Frankfurt - AFP
The European Central Bank said Thursday it is increasingly confident that its controversial bond purchase programme is helping boost the eurozone's economic recovery, even as a top official expressed doubts about its effectiveness.
In the minutes of the governing council's meeting on March 4 and 5 released on Thursday, the ECB said that "members generally shared the assessment that significant positive effects ... could already be seen" from the new bond purchase programme known as quantitative easing (QE).
And that was leading to "prudent optimism" about the recovery outlook, showed the minutes, which are published with a four-week delay.
On January 22, the ECB announced it would embark on a QE policy, used by other central banks, and make sovereign bond purchases to boost the worryingly low level of inflation in the 19 countries that share the euro.
Under the programme, the ECB aims to buy 1.14 trillion euros ($1.2 trillion) worth of bonds between now and September 2016 at a rate of 60 billion euros per month. And the latest data showed it had bought a total 41.02 billion euros worth of bonds by March 27.

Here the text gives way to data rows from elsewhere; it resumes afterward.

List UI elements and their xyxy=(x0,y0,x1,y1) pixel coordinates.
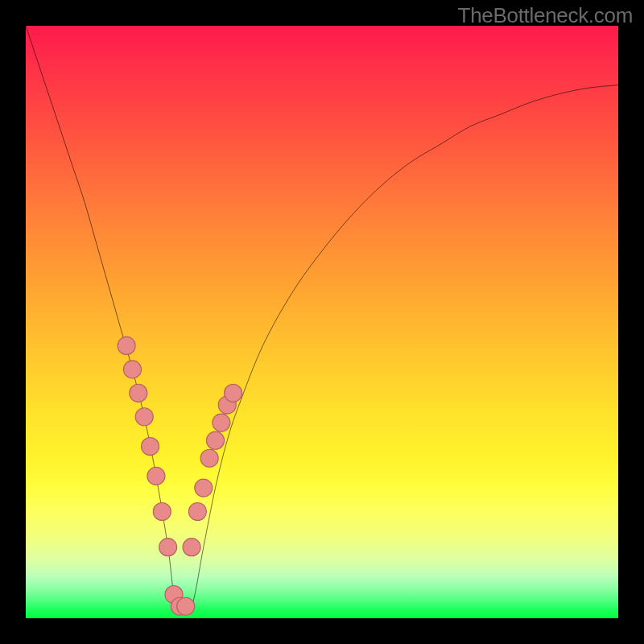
marker-group xyxy=(118,336,242,615)
sample-point-marker xyxy=(206,431,224,449)
sample-point-marker xyxy=(153,502,171,520)
sample-point-marker xyxy=(200,449,218,467)
sample-point-marker xyxy=(123,361,141,378)
watermark-label: TheBottleneck.com xyxy=(458,3,633,28)
sample-point-marker xyxy=(183,539,200,556)
plot-area xyxy=(26,26,618,618)
sample-point-marker xyxy=(177,597,195,615)
sample-point-marker xyxy=(118,336,135,354)
bottleneck-curve-svg xyxy=(26,26,618,618)
sample-point-marker xyxy=(135,408,153,426)
sample-point-marker xyxy=(142,438,159,456)
bottleneck-curve-path xyxy=(26,26,618,611)
curve-path-group xyxy=(26,26,618,611)
sample-point-marker xyxy=(130,384,147,402)
sample-point-marker xyxy=(213,414,230,431)
sample-point-marker xyxy=(188,502,206,520)
sample-point-marker xyxy=(159,539,177,556)
sample-point-marker xyxy=(225,384,242,402)
sample-point-marker xyxy=(195,479,213,497)
sample-point-marker xyxy=(147,467,165,485)
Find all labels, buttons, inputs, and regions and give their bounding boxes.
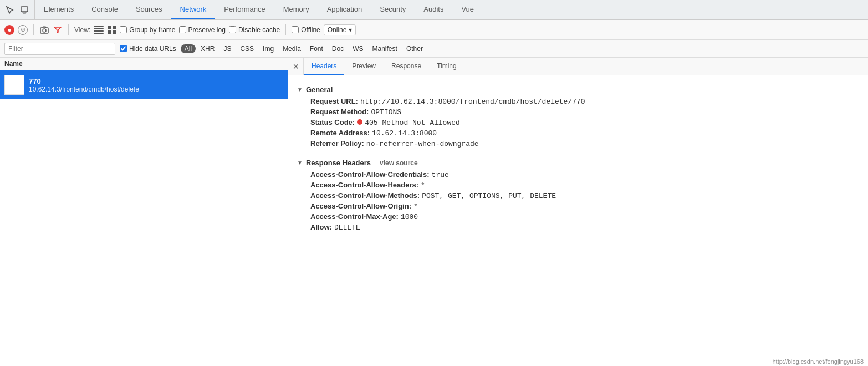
request-url-value: http://10.62.14.3:8000/frontend/cmdb/hos…: [360, 98, 585, 106]
tab-audits[interactable]: Audits: [415, 0, 452, 19]
type-all[interactable]: All: [181, 44, 196, 53]
device-icon[interactable]: [19, 4, 30, 16]
disable-cache-checkbox[interactable]: Disable cache: [229, 26, 280, 34]
detail-tab-timing[interactable]: Timing: [429, 58, 464, 75]
online-dropdown[interactable]: Online ▾: [324, 24, 356, 35]
request-url-row: Request URL: http://10.62.14.3:8000/fron…: [310, 97, 859, 106]
response-header-row: Access-Control-Max-Age:1000: [310, 212, 859, 221]
disable-cache-input[interactable]: [229, 26, 236, 33]
svg-rect-5: [94, 26, 104, 27]
detail-tab-preview[interactable]: Preview: [344, 58, 384, 75]
preserve-log-input[interactable]: [179, 26, 186, 33]
response-header-value: DELETE: [334, 223, 360, 232]
svg-rect-11: [108, 30, 111, 34]
detail-tab-headers[interactable]: Headers: [304, 58, 344, 75]
type-css[interactable]: CSS: [236, 44, 258, 53]
svg-rect-6: [94, 28, 104, 29]
sep-1: [33, 24, 34, 35]
offline-label: Offline: [301, 26, 320, 34]
response-header-value: *: [413, 202, 418, 211]
sep-2: [68, 24, 69, 35]
response-header-key: Access-Control-Allow-Methods:: [310, 191, 420, 200]
response-header-value: *: [421, 181, 425, 190]
response-header-value: 1000: [401, 213, 418, 221]
response-headers-arrow-icon: ▼: [297, 160, 303, 166]
tab-console[interactable]: Console: [83, 0, 127, 19]
type-font[interactable]: Font: [306, 44, 327, 53]
status-code-value: 405 Method Not Allowed: [365, 119, 460, 127]
tab-performance[interactable]: Performance: [215, 0, 274, 19]
general-title: General: [306, 85, 333, 94]
request-item[interactable]: 770 10.62.14.3/frontend/cmdb/host/delete: [0, 70, 288, 99]
svg-rect-2: [23, 12, 25, 12]
type-xhr[interactable]: XHR: [197, 44, 218, 53]
response-header-row: Access-Control-Allow-Origin:*: [310, 202, 859, 211]
detail-content: ▼ General Request URL: http://10.62.14.3…: [288, 75, 868, 238]
record-button[interactable]: ●: [4, 25, 14, 35]
hide-data-urls-input[interactable]: [120, 45, 127, 52]
response-header-row: Access-Control-Allow-Credentials:true: [310, 170, 859, 179]
grid-view-button[interactable]: [108, 26, 116, 34]
cursor-icon[interactable]: [4, 4, 16, 16]
type-doc[interactable]: Doc: [328, 44, 348, 53]
type-media[interactable]: Media: [279, 44, 305, 53]
general-arrow-icon: ▼: [297, 87, 303, 93]
svg-rect-7: [94, 30, 104, 32]
view-icons: [94, 26, 116, 34]
group-by-frame-label: Group by frame: [129, 26, 175, 34]
offline-input[interactable]: [292, 26, 299, 33]
right-panel: ✕ Headers Preview Response Timing ▼ Gene…: [288, 58, 868, 366]
response-header-row: Allow:DELETE: [310, 223, 859, 232]
hide-data-urls-checkbox[interactable]: Hide data URLs: [120, 45, 176, 53]
type-manifest[interactable]: Manifest: [369, 44, 401, 53]
disable-cache-label: Disable cache: [238, 26, 280, 34]
view-source-link[interactable]: view source: [380, 159, 418, 167]
remote-address-row: Remote Address: 10.62.14.3:8000: [310, 129, 859, 138]
type-img[interactable]: Img: [259, 44, 278, 53]
type-ws[interactable]: WS: [349, 44, 367, 53]
response-header-key: Access-Control-Allow-Origin:: [310, 202, 411, 210]
close-button[interactable]: ✕: [288, 58, 304, 75]
tab-elements[interactable]: Elements: [35, 0, 83, 19]
filter-button[interactable]: [53, 25, 63, 35]
tab-memory[interactable]: Memory: [274, 0, 318, 19]
hide-data-urls-label: Hide data URLs: [129, 45, 176, 53]
camera-button[interactable]: [39, 25, 49, 35]
referrer-policy-value: no-referrer-when-downgrade: [366, 140, 479, 148]
detail-tabs: ✕ Headers Preview Response Timing: [288, 58, 868, 75]
offline-checkbox[interactable]: Offline: [292, 26, 320, 34]
response-headers-title: Response Headers: [306, 159, 371, 167]
referrer-policy-key: Referrer Policy:: [310, 139, 364, 148]
clear-button[interactable]: ⊘: [18, 25, 28, 35]
filter-input[interactable]: [4, 43, 115, 55]
response-header-key: Access-Control-Max-Age:: [310, 212, 399, 221]
type-other[interactable]: Other: [402, 44, 427, 53]
status-code-row: Status Code: 405 Method Not Allowed: [310, 118, 859, 127]
preserve-log-label: Preserve log: [188, 26, 226, 34]
tab-network[interactable]: Network: [171, 0, 216, 19]
response-headers-section-header[interactable]: ▼ Response Headers view source: [297, 159, 859, 167]
group-by-frame-checkbox[interactable]: Group by frame: [120, 26, 175, 34]
response-header-value: POST, GET, OPTIONS, PUT, DELETE: [422, 192, 556, 200]
preserve-log-checkbox[interactable]: Preserve log: [179, 26, 226, 34]
tab-application[interactable]: Application: [318, 0, 371, 19]
left-panel: Name 770 10.62.14.3/frontend/cmdb/host/d…: [0, 58, 288, 366]
svg-rect-8: [94, 33, 104, 34]
type-js[interactable]: JS: [219, 44, 235, 53]
main-area: Name 770 10.62.14.3/frontend/cmdb/host/d…: [0, 58, 868, 366]
response-header-rows: Access-Control-Allow-Credentials:trueAcc…: [297, 170, 859, 232]
status-code-key: Status Code:: [310, 118, 355, 126]
general-section-header[interactable]: ▼ General: [297, 85, 859, 94]
bottom-bar: http://blog.csdn.net/fengjingyu168: [768, 357, 868, 366]
group-by-frame-input[interactable]: [120, 26, 127, 33]
response-header-key: Access-Control-Allow-Headers:: [310, 181, 418, 189]
tab-security[interactable]: Security: [371, 0, 415, 19]
response-header-value: true: [432, 171, 449, 179]
tab-sources[interactable]: Sources: [127, 0, 171, 19]
list-view-button[interactable]: [94, 26, 104, 34]
detail-tab-response[interactable]: Response: [384, 58, 429, 75]
name-header: Name: [0, 58, 288, 70]
request-method-value: OPTIONS: [371, 108, 401, 116]
tab-vue[interactable]: Vue: [452, 0, 483, 19]
response-header-key: Allow:: [310, 223, 332, 231]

However, some prominent ECB members -- notably the head of the German central bank or Bundesbank Jens Weidmann and ECB executive board member Sabine Lautenschlaeger -- have repeatedly expressed doubts about the need and impact of such a programme.
Lautenschlaeger told a German magazine on Thursday that she had "doubts whether the economic effects of the purchase programme will reach the desired magnitude."
And she warned that the current very low level of interest rates could lead to the formation of asset price bubbles.
Before joining the ECB's executive board, Lautenschlaeger was vice president of the German central bank and she shares the same scepticism as Weidmann.
Nevertheless, at the governing council's last policy meeting in Nicosia, Cyprus, in March, there appeared to be agreement that QE was indeed helping to ease financial market conditions and the cost of external finance for companies, the minutes showed.
Coupled with recent positive economic data and signs of a turnaround in inflation, "this provided grounds for 'prudent optimism' regarding the scenario of a gradual recovery and a return of inflation rates to levels closer to 2.0 percent," the minutes stated.
At the same time, there was "no room for complacency," the governing council members agreed.
There were still downside risks, most importantly geopolitical and political risks "inside and outside the euro area." And insufficient progress on structural reforms was one of them, the minutes said.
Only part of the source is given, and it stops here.